INPUT ::
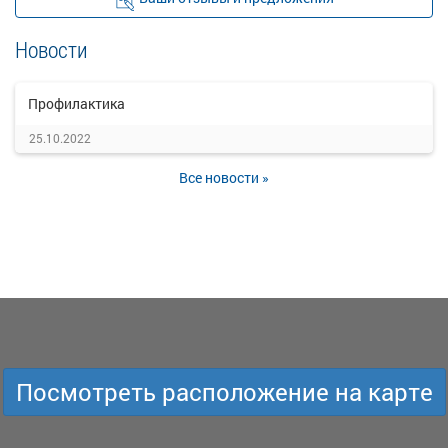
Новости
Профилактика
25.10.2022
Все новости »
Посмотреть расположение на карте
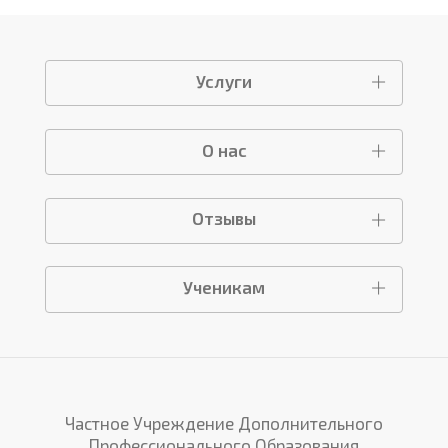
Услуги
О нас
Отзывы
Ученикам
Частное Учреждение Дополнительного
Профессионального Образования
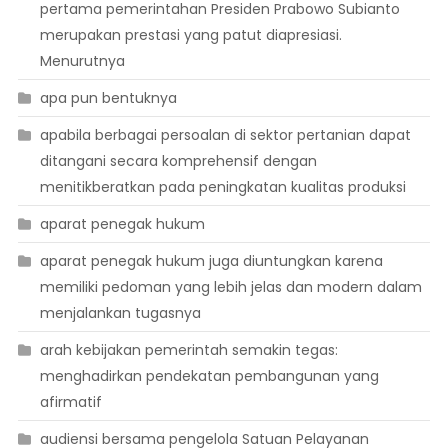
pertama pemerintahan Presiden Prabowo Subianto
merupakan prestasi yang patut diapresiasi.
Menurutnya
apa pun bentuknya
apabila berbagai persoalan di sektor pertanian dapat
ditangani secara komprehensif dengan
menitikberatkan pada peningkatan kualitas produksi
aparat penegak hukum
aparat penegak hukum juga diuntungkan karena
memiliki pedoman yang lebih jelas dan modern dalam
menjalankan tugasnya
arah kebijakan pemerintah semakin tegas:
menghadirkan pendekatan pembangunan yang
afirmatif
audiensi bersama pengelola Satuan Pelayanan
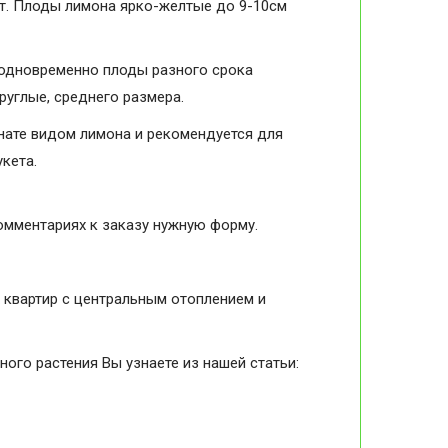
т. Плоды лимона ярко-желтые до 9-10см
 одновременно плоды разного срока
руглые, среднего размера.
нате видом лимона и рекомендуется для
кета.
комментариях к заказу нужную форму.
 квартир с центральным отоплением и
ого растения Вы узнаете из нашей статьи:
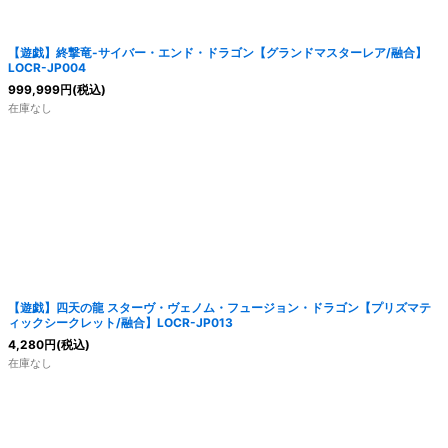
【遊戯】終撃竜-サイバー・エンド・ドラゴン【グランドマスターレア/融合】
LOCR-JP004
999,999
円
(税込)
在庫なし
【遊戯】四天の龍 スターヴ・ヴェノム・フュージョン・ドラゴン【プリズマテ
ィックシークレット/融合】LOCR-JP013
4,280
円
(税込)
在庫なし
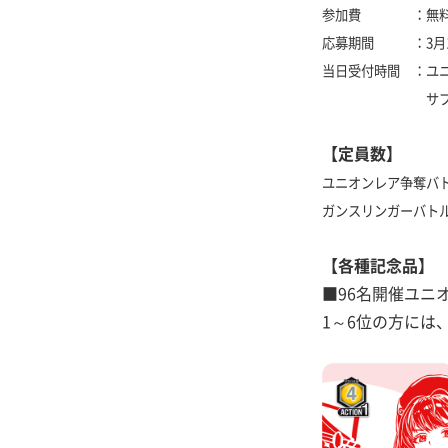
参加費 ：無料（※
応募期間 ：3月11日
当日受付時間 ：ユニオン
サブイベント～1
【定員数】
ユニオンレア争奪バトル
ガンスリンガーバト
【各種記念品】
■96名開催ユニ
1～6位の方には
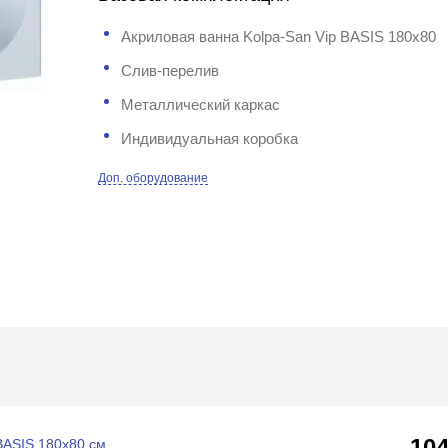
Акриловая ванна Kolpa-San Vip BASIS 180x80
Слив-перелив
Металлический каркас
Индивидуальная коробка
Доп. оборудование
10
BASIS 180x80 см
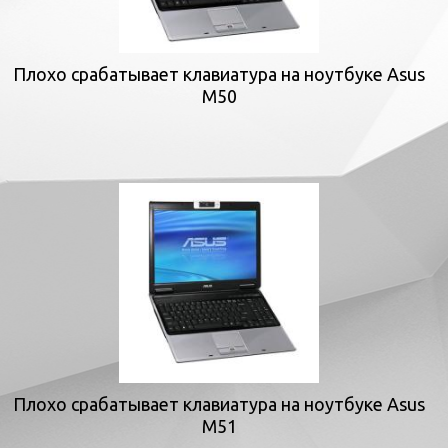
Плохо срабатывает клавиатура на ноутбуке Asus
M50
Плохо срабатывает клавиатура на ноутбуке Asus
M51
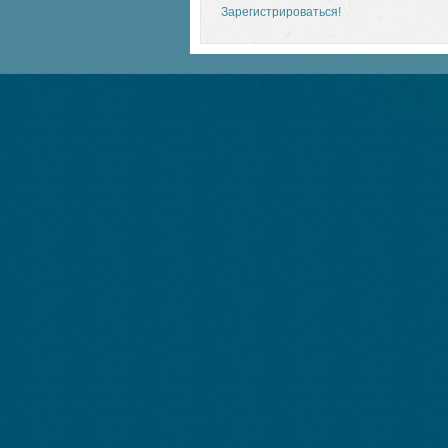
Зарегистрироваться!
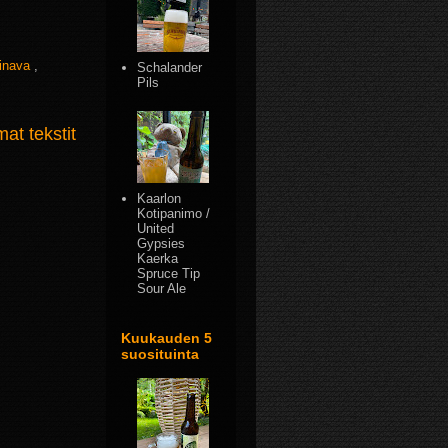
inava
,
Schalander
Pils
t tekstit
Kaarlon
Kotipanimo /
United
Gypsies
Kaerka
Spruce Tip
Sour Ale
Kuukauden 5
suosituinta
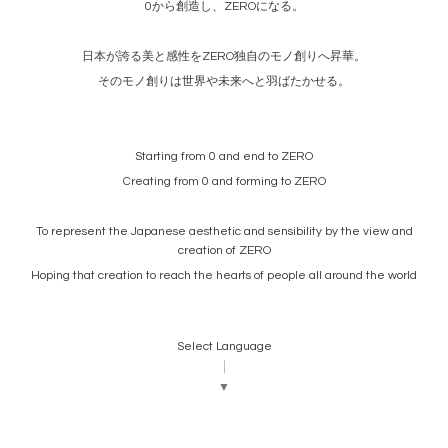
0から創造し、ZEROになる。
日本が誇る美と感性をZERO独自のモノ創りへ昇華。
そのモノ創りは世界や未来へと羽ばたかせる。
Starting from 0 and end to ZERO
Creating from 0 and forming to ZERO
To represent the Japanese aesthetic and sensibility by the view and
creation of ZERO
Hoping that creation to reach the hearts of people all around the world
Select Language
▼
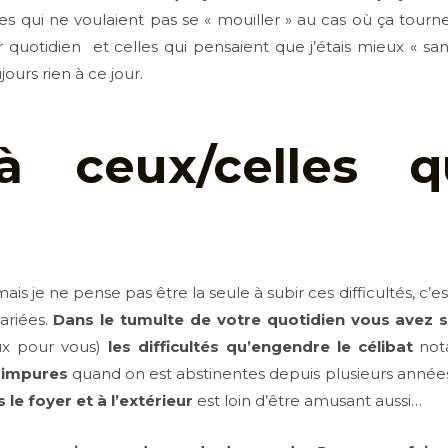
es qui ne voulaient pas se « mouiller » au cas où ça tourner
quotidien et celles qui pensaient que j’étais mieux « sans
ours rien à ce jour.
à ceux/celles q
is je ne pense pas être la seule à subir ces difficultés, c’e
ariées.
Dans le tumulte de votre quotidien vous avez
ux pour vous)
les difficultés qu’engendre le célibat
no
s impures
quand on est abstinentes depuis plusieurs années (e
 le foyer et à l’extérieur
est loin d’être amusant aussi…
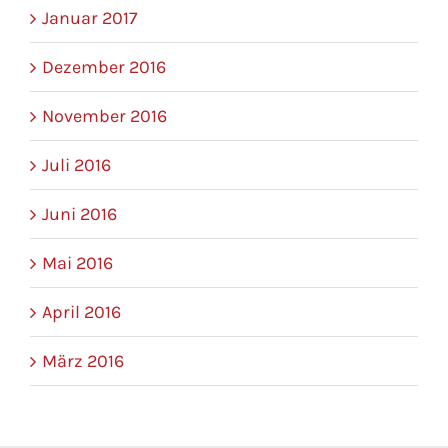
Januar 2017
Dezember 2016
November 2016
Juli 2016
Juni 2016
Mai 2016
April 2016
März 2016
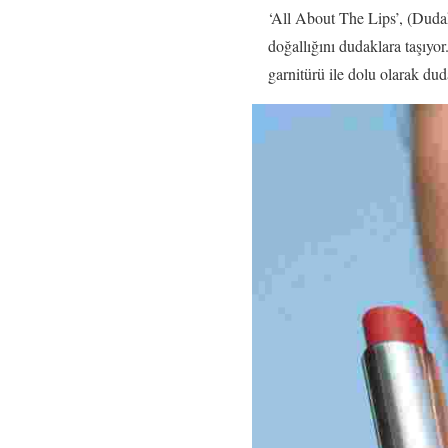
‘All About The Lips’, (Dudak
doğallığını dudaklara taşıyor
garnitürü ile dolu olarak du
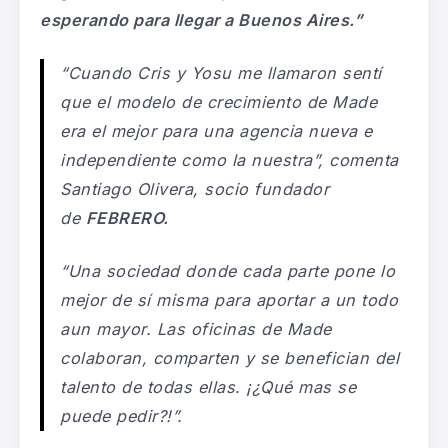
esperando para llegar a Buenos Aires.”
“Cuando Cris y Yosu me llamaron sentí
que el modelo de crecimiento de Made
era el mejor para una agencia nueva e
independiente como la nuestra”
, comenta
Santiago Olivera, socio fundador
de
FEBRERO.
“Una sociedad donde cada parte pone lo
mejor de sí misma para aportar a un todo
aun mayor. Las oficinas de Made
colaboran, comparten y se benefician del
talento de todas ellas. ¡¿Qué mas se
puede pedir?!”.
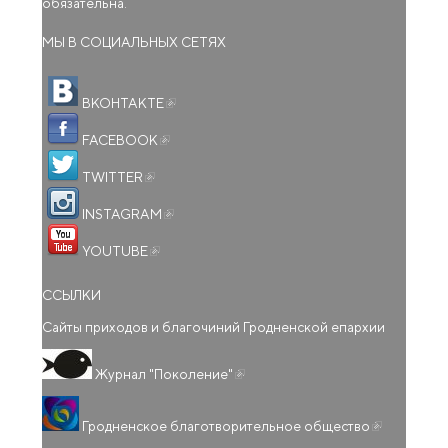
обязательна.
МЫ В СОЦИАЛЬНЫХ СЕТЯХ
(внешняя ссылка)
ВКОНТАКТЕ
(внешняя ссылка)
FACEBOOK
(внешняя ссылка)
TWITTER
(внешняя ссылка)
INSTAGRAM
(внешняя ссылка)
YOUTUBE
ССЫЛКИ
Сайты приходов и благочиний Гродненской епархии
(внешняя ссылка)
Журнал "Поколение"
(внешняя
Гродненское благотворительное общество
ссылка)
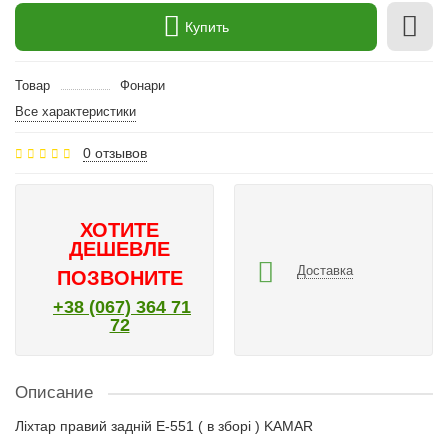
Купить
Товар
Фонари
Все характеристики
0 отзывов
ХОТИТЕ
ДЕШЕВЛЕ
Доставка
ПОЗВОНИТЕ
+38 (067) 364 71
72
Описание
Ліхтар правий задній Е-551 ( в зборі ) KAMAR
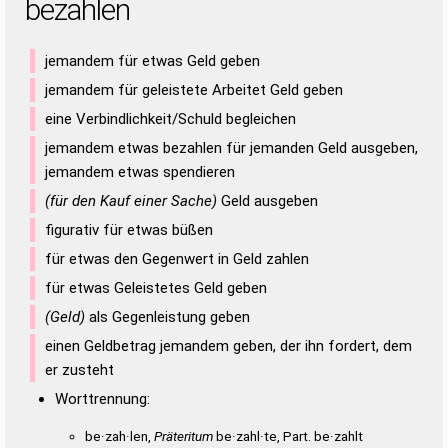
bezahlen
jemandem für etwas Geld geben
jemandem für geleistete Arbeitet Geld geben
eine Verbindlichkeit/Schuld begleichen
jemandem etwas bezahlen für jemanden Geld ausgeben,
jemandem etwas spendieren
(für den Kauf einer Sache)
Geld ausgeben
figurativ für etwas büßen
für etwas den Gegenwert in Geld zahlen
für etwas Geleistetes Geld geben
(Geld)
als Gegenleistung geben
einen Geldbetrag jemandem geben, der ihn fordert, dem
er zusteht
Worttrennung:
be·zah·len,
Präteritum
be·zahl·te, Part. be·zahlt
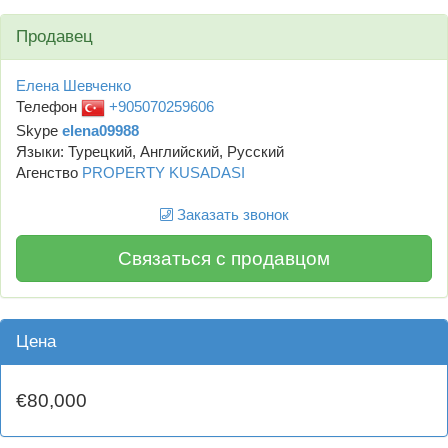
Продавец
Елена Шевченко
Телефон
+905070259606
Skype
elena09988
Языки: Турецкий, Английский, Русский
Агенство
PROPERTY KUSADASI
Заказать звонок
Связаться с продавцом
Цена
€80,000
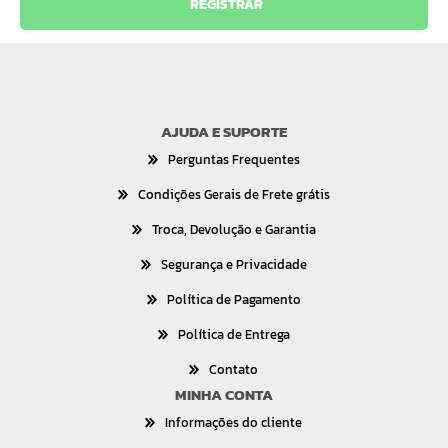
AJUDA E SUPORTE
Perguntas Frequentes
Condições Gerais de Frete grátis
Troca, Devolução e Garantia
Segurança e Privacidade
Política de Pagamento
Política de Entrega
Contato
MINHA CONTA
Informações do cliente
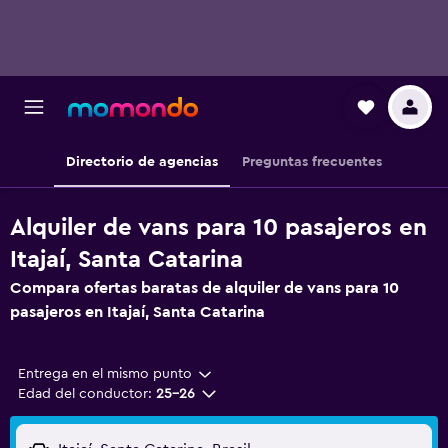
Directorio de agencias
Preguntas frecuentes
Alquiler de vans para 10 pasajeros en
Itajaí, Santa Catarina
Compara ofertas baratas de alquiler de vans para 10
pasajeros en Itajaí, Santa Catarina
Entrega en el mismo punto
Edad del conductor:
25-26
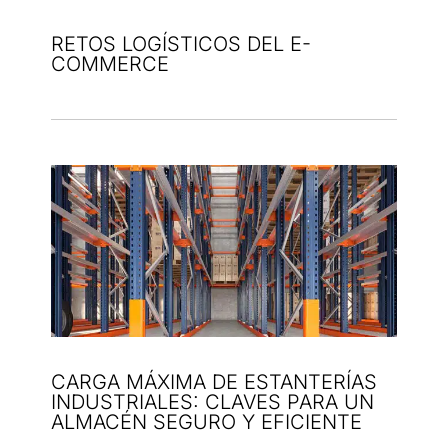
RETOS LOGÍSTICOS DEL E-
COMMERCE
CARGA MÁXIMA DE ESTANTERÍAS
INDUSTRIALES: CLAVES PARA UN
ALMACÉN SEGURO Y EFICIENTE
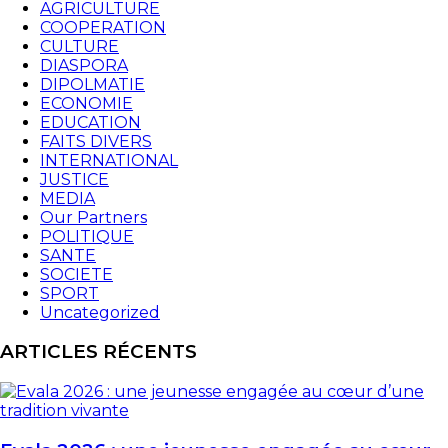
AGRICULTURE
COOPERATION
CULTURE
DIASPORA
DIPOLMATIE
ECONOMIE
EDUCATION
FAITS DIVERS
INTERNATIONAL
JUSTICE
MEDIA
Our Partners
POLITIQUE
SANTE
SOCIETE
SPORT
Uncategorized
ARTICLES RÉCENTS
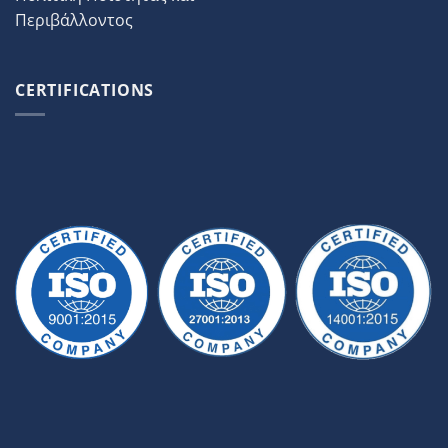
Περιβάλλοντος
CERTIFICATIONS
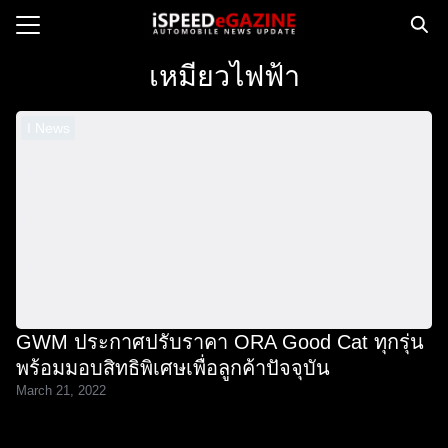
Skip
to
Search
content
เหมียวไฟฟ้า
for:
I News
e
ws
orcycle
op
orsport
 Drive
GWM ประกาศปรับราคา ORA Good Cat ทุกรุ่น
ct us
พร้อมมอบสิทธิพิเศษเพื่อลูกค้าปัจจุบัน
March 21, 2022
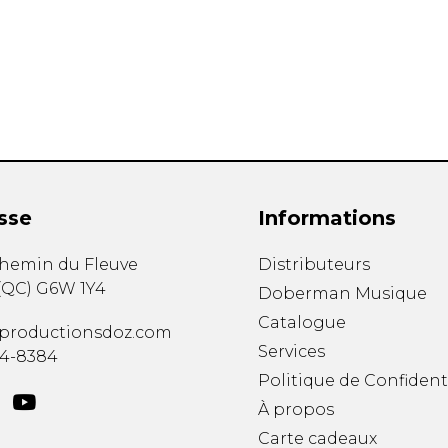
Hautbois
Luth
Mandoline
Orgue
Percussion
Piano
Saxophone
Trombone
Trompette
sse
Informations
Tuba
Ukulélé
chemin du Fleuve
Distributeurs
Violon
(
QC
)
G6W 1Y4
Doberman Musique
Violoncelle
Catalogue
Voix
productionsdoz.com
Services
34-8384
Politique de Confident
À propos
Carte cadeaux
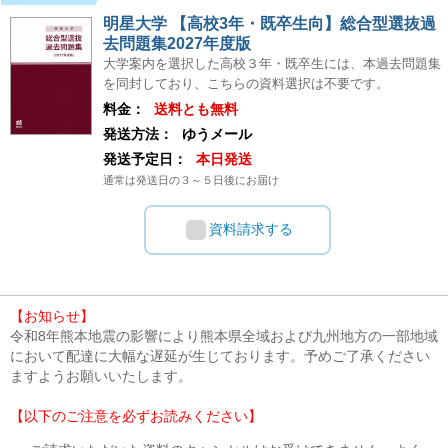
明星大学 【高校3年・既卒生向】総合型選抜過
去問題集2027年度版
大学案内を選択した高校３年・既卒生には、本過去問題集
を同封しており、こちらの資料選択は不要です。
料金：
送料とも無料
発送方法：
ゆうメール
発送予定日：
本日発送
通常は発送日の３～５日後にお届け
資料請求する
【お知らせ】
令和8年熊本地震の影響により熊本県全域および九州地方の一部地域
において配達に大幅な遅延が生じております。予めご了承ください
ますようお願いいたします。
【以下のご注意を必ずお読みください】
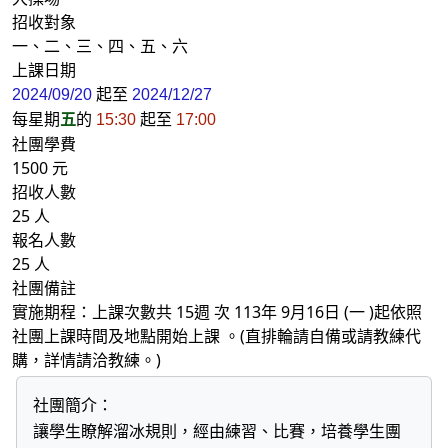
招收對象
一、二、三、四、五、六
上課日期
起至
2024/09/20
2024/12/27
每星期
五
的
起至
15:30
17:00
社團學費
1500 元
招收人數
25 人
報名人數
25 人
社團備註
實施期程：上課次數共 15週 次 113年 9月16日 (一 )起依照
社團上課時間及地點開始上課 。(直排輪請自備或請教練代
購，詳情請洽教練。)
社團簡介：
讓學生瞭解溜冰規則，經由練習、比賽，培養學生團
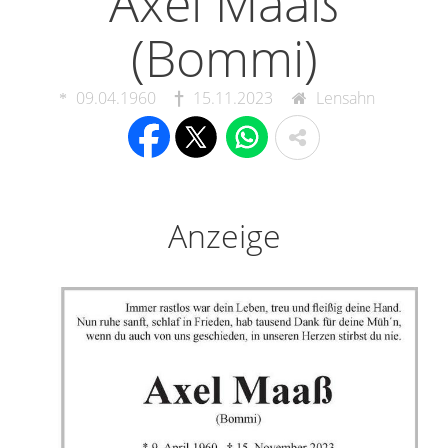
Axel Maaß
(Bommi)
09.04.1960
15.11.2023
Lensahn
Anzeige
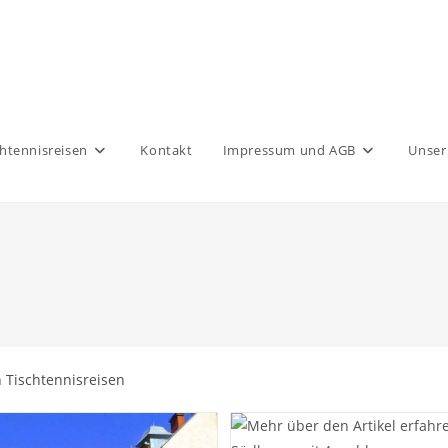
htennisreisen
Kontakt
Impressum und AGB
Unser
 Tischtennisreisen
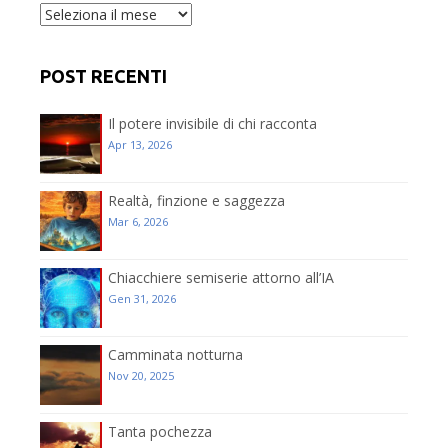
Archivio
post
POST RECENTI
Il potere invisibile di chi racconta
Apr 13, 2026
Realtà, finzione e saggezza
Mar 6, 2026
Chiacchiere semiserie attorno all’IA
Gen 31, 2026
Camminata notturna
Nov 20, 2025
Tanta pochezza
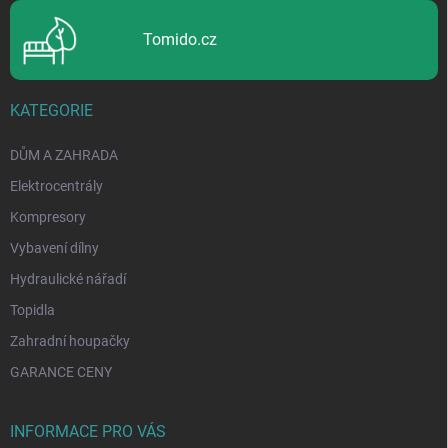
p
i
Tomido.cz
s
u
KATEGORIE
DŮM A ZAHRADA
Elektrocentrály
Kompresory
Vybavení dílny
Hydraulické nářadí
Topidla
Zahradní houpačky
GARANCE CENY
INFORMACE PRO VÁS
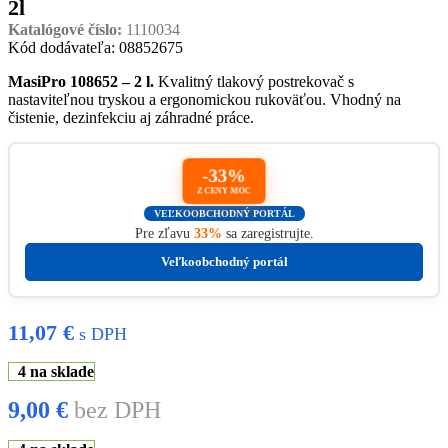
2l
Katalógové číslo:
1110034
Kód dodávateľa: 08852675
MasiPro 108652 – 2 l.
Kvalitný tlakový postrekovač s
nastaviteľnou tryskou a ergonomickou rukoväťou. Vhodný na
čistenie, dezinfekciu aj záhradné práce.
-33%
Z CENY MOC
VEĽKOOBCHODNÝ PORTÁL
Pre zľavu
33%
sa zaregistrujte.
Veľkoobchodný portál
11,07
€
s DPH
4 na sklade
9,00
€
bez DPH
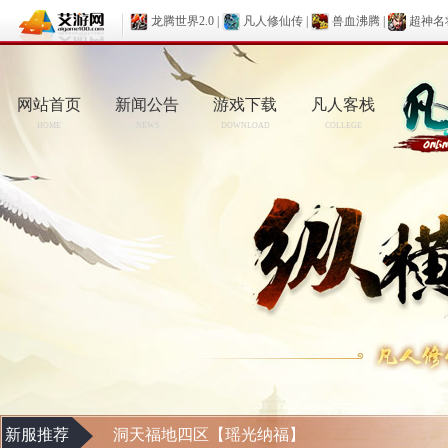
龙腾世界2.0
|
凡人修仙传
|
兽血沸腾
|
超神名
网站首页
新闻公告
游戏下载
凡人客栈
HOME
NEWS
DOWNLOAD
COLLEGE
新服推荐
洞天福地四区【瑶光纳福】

AIM OF THE EXERCISE :: Return each line of the material in which the string "aparat" can be found.

RESPONSE TO THE TASK ::
aparat penegak hukum
aparat penegak hukum juga diuntungkan karena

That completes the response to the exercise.